GENERICO.ruScienceThe expert noted the importance of the prognostic value of genetic information

The expert noted the importance of the prognostic value of genetic information

MOSCOW, February 16The prognostic value of genetic information is extremely important for the next generations, but ethical questions arise that cannot be easily resolved, says Maria Vorontsova, deputy dean of the Faculty of Fundamental Medicine of Lomonosov Moscow State University, leading researcher at the National Medical Research Center for Endocrinology of the Russian Ministry of Health, and member of the presidium of the Russian Association for the Promotion of Science.
As part of the Eurasian Philosophical Congress, which takes place in Moscow, experts discussed the ethical and philosophical aspects of the development of modern genetics.

“The prognostic value of genetic information is also extremely important for the next generations. If this is only my mutation and not further inherited, that’s one question. And if not only mine? And if it is inherited? What will your mother-in-law, mother-in-law, your husband’s family, and so on say? These are dilemmas that are so easy and cannot be resolved in a snap,” Vorontsova said at a panel discussion at the congress.

The expert emphasized that genetic information cannot be considered completely individual, since genes are inherited from parents and passed on to children.
Vorontsova said that thanks to genome-wide research, 8 thousand diseases can be diagnosed, but not all can be treated or prevented. The doctor, she noted, faces an ethical task – whether to inform the patient about “breakdowns” in his genes, and whether the patient should be informed about the results of the study.
“”The doctor is left with such a conglomerate of information with which he does not know what to do. If he downloads it to a patient or client, one might say, then the client no longer knows what to do with it. Everyone does not know what to do with it. Here this is the situation,” she said.
An even more complicated ethical issue arises in the case when a child is subjected to polygenomic sequencing, Vorontsova noted. She asked congress participants what share of information parents are entitled to receive.

“Here we have found the cause of a disease that may manifest itself in the coming years. Is the doctor obligated to report this? Well, it seems to us that he is obligated to do something better for the child, to prevent the development of complications or even the development of the disease as a whole. And if it is impossible to prevent the development of the disease “Wait until the disease manifests itself, and then tell the parents – well, yes, we knew two years ago that the child would have this, but there was no therapy, it was not intended, so we didn’t tell you. I don’t want to know what this parent will say doctors at this moment,” Vorontsova explained.

She also addressed the topic of informed consent. According to her, for truly informed consent the patient needs to be at approximately the same level of knowledge of the issue as the doctor.
“If the patient has a mediocre understanding of the subject, then how can we say that we informed him? Before achieving the degree of Candidate of Sciences, a doctor studies for 12-14 years, but here we told the patient everything in 4 minutes. This is basically impossible.” , Vorontsova explained.
Acting Deputy Director for Scientific Work of the Institute of Philosophy of the Russian Academy of Sciences, Olga Popova, in her speech, drew attention to the shift in the focus of research in modern biomedicine to “human improvement, its optimization and strengthening.”
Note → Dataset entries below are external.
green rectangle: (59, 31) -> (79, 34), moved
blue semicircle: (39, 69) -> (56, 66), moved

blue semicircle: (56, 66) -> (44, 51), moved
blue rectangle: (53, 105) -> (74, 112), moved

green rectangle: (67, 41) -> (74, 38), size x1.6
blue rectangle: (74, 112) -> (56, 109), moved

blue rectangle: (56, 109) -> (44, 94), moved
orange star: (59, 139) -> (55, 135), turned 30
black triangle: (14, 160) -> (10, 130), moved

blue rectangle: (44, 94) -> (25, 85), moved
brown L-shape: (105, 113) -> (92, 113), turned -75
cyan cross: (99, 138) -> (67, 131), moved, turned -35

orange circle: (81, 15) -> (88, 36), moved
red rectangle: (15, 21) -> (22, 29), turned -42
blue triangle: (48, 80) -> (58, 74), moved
“The path of posthumanity based on the genetic modification of the natural body, that is, the path associated with the modification of the human genome, is being paved by two groups of people involved – on the one hand, scientists who are focused on innovation, and on the other hand, parents who want a perfect child,” – Popova explained.
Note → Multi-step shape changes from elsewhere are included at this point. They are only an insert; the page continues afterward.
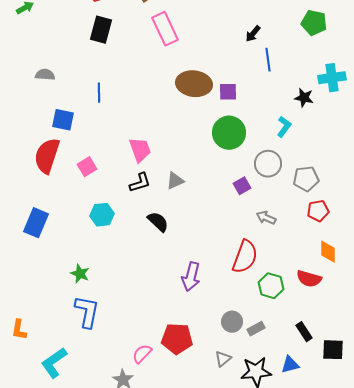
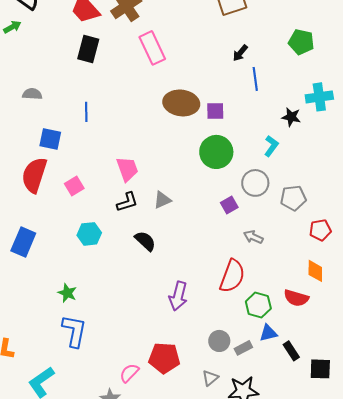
red pentagon: (318, 211) -> (320, 230), moved
blue triangle: (290, 365) -> (268, 333), moved

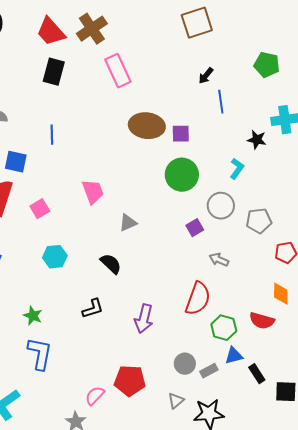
black L-shape: (127, 202) -> (93, 309), moved

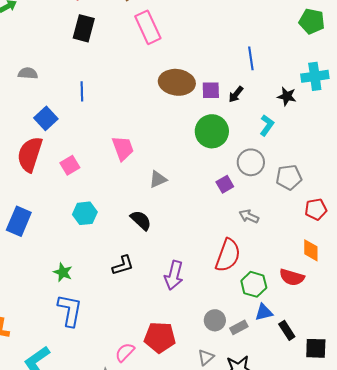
green pentagon: (267, 65) -> (312, 21), moved
black arrow: (206, 76) -> (236, 94), moved
blue square: (16, 162) -> (46, 118), turned 35

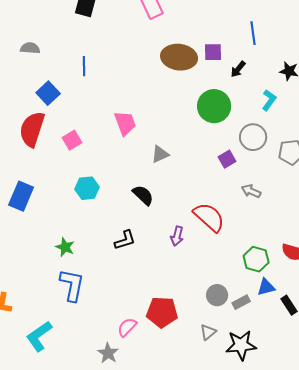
purple square: (211, 90) -> (213, 52), moved
red semicircle: (228, 255) -> (209, 217), moved, turned -68
purple arrow: (174, 275) -> (177, 236), moved, size x0.7

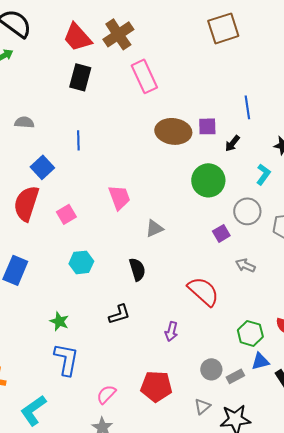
black semicircle: (143, 195) -> (137, 269), turned 30
purple arrow: (177, 236) -> (171, 331), moved
pink semicircle: (127, 327) -> (106, 394), moved

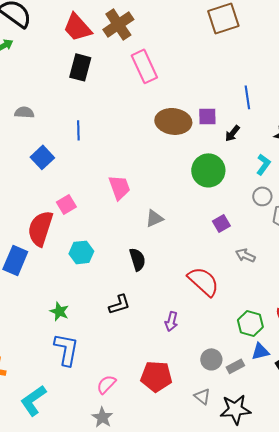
red semicircle: (26, 203) -> (40, 228), moved
gray circle: (247, 211) -> (262, 196), moved, size x0.7
gray triangle: (202, 406) -> (202, 396), turned -42

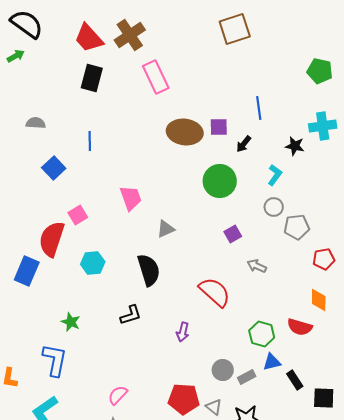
black semicircle: (137, 259) -> (149, 270), size x1.4
blue L-shape: (66, 349) -> (55, 360), moved
red pentagon: (156, 376) -> (184, 399), moved

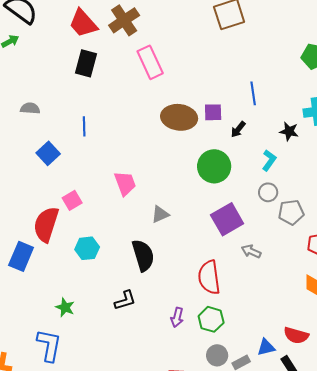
purple square: (233, 234) -> (227, 219), size x1.8
red semicircle: (215, 292) -> (209, 277), turned -140
red semicircle: (300, 327) -> (296, 335), moved
green hexagon: (262, 334) -> (211, 319), moved

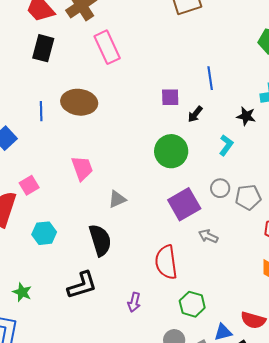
brown ellipse: (179, 117) -> (79, 102), moved
gray circle: (268, 192) -> (220, 188), moved
black L-shape: (125, 300) -> (82, 285), size x1.4
green hexagon: (211, 319) -> (192, 304), moved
She noted that a scientist, pursuing his cognitive interests, can hide behind the screen of parents’ desires to have a “child improved to suit their needs.”
““A parent can unwittingly play the role of a genetech promoter and it turns out that a scientist needs it to realize personal cognitive ambitions and, in a broad sense, to break the barrier between inventors and users of genetic technologies,” Popova concluded.
State Duma deputy, professor at the Financial University under the Government of the Russian Federation Oleg Matveychev, as part of a panel discussion, drew attention to the civilizational aspect of the development of genetics.
“Genetics is a very strict, mathematically rigorous science, because in their research there are four amino acids, and in what proportion they will be added and what is the repeatability of loci – everything will be clear there, you can easily calculate it mathematically,” he said.

He noted that in this paradigm, all people are offspring of “a certain single civilization that existed 4 thousand years ago.”
“It has foundations, we can look for these foundations in language, in folklore, in various micro-practices that our peoples, our civilizations have preserved… from all this constructor we can find first concepts, first practices, first principles, first codes,” – Matveychev noted.